Some people say Geometry Wars was the best game on the 360. It may be the most intoxicating. A top-down, 2-D arcade game, retro in concept but modern in execution, you use one joystick for movement and one for firing, just like the old Robotron, but the pace starts fast and turns explosive. The visuals and sounds are thrilling despite their 2-D nature, making for a highly polished experience more fun than many of the full-on games I've reviewed in these pages.

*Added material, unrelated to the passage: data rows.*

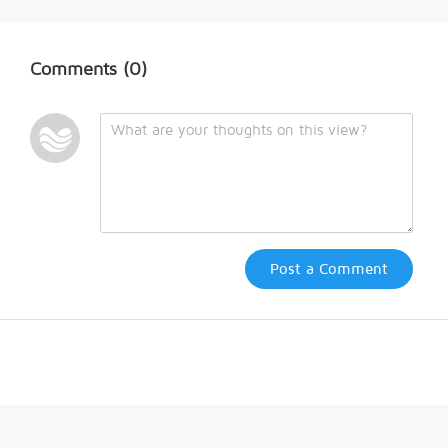
Comments
(0)
Post a Comment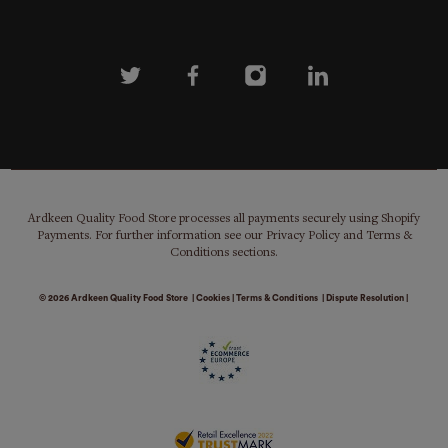
Ardkeen Quality Food Store processes all payments securely using Shopify
Payments. For further information see our Privacy Policy and Terms &
Conditions sections.
© 2026
Ardkeen Quality Food Store
|
Cookies
|
Terms & Conditions
|
Dispute Resolution
|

Retro gaming rules on Live Arcade. The second-best-selling title is Gauntlet, the old four-player arcade game, now playable online. Joust, Robotron, Smash TV, and Crystal Quest are there as well, their graphics redone to work on HD television sets, but each still looking exactly as you remember. Retro-ish new games like the platforming treat Wik and the vertical shooter Mutant Storm Reloaded are also a blast. And this March, 1992's Street Fighter II Hyper Fighting will return, also with online multiplayer support.

The early excitement generated by Geometry Wars has accompanied word that major game publishers are looking at developing similar low-cost, high-fun titles for the service. Developers weary of three-year product cycles and teams of 70 people like the sound of a six-month, four-person project with no retail headaches and no piracy. And the medium desperately needs a renaissance of creativity—games today are lumbering beasts, and in the same time it takes to make a typical high-end game, the original arcade creators went from Space Invaders to Galaxian to Galaga. Live Arcade may just be the perfect way to let video-game fun mutate and metastasize again.

Sensors detect another quarter in your pocket. It's time to play.